The word hits me harder than any punch I’ve taken in a Challenge arena.
Family.
I swallow.
“I spent years running from responsibility,” I say quietly. “Drinking, gambling, acting like the universe owed me applause just for showing up.”
“You also survived a war.”
“That’s not the same thing.”
“No,” she agrees. “It isn’t.”
Her fingers slide down to grip the front of my shirt.
“But you’re here now.”
“And that’s enough?”
“It’s everything.”
The wind rustles her hair across my arm.
I pull her closer.
“Gods,” I murmur. “I don’t deserve you.”
“Correct.”
“Hey.”
“But you’re getting me anyway.”
I laugh and rest my forehead against hers.
For a moment we just stand there, breathing the same cool air under the dim compound lights.
Then she whispers, “Come inside.”
The room behind us is dim and quiet, the soft glow of a bedside lamp casting warm shadows across the walls.
When the door slides shut behind us the world outside seems to vanish.
No arena.
No crime boss.
No cameras.
Just her.
Tilda studies me for a moment, then steps forward and kisses me.
The kiss starts slow, tentative, like a question.
Then it deepens.
My arms wrap around her waist, pulling her against me as heat floods through my chest and down my spine.

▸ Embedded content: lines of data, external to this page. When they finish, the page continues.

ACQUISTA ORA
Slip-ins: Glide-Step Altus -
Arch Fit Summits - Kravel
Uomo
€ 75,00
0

Her fingers slide into my hair, tugging gently as the kiss grows hungrier, charged with all the tension we’ve both been carrying.

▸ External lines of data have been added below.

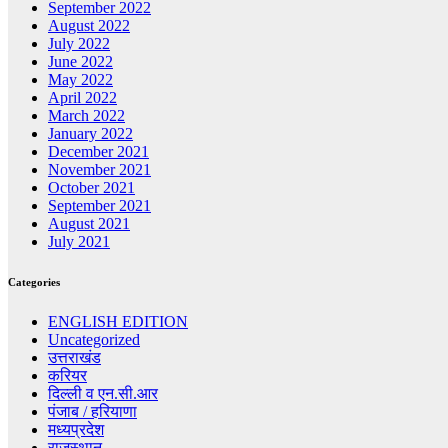
September 2022
August 2022
July 2022
June 2022
May 2022
April 2022
March 2022
January 2022
December 2021
November 2021
October 2021
September 2021
August 2021
July 2021
Categories
ENGLISH EDITION
Uncategorized
उत्तराखंड
करियर
दिल्ली व एन.सी.आर
पंजाब / हरियाणा
मध्यप्रदेश
राजस्थान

She pulls back just long enough to breathe.
“You scared me today,” she murmurs.
“Sorry.”
“Don’t apologize.”
“I mean it.”
“I know.”
She kisses me again, softer this time.
The room smells faintly of clean linens and the citrus soap the compound provides, mixed with the warmer scent of her skin and the faint mineral tang of my scales.
I lift her easily, earning a quiet laugh as she wraps her legs around my waist.
“Show-off,” she murmurs.
“Perks of being Vakutan.”
I carry her to the bed.
The world narrows to the warmth of her body beneath my hands, the quiet sounds she makes when I kiss the curve of her neck, the way her fingers trace the scar across my shoulder as if memorizing it.
We move slowly, deliberately, like two people savoring the fragile certainty of the moment.
Every touch carries weight.
Every breath feels important.
At one point she presses her forehead to mine and whispers, “We’re going to win tomorrow.”
I smile against her lips.
“Damn right we are.”
The night stretches around us in warm shadows and quiet laughter, the kind of intimacy that isn’t just physical but threaded with trust and stubborn hope.
Later, when the room grows still again and the world outside the compound remains quiet, we lie tangled together beneath the blankets.
Tilda traces lazy circles across my chest.
“Promise me something,” she murmurs.
“Anything.”
“No matter what happens tomorrow…”
She pauses.
“You keep fighting.”
“For you?”
“For Jesse.”
My chest tightens.
“And for yourself,” she adds softly.
I kiss the top of her head.
“I promise.”
We lie there for a while longer, listening to the distant hum of the compound generators and the soft rhythm of each other’s breathing.
Tomorrow we face the final challenge.
A monster in the arena.
A crime boss waiting for the outcome.
A future that could go a thousand different ways.
But tonight, for the first time in a long time, I feel ready for whatever comes.